• **Exercise**:
In the answer, each entry below appears exactly as given, and no picture appears at all.

[Page images and extracted text]

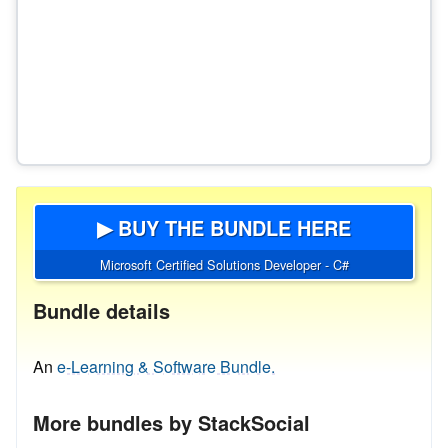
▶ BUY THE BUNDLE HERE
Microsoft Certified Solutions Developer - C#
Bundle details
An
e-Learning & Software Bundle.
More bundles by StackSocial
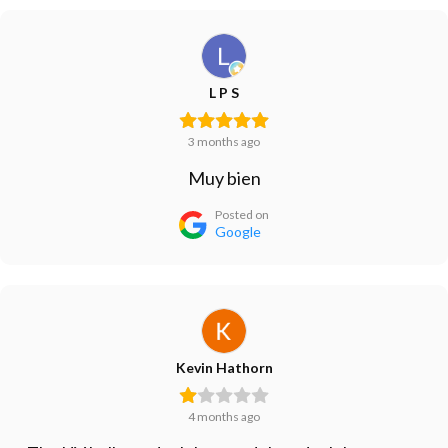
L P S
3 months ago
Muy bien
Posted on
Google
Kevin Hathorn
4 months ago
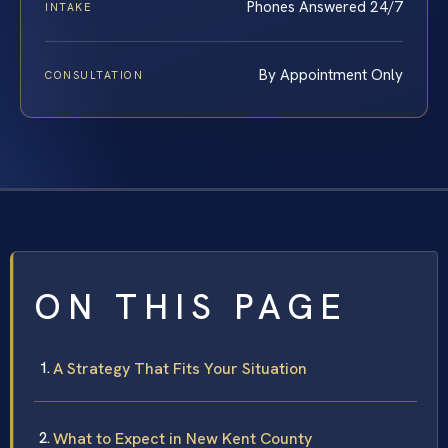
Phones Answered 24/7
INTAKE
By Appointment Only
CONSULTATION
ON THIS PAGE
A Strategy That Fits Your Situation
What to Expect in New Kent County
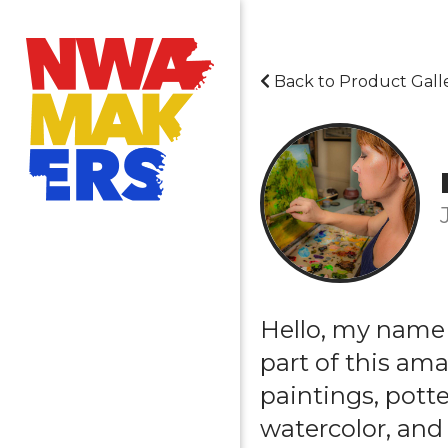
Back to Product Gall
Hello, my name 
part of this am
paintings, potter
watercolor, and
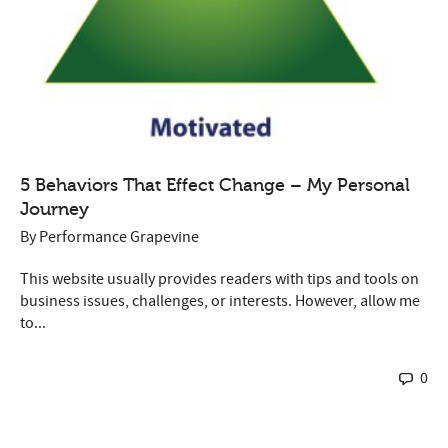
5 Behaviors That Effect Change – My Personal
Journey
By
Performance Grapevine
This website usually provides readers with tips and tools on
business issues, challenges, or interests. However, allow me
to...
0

• **Response to this exercise**:
▶ BUY THE BUNDLE HERE
Microsoft Certified Solutions Developer - C#
Bundle details
An
e-Learning & Software Bundle.
More bundles by StackSocial
L P S
3 months ago
Muy bien
Posted on
Google
Kevin Hathorn
4 months ago
Phones Answered 24/7
INTAKE
By Appointment Only
CONSULTATION
ON THIS PAGE
A Strategy That Fits Your Situation
What to Expect in New Kent County
Back to Product Gall
Hello, my name 
part of this am
paintings, potter
watercolor, and
5 Behaviors That Effect Change – My Personal
Journey
By
Performance Grapevine
This website usually provides readers with tips and tools on
business issues, challenges, or interests. However, allow me
to...
0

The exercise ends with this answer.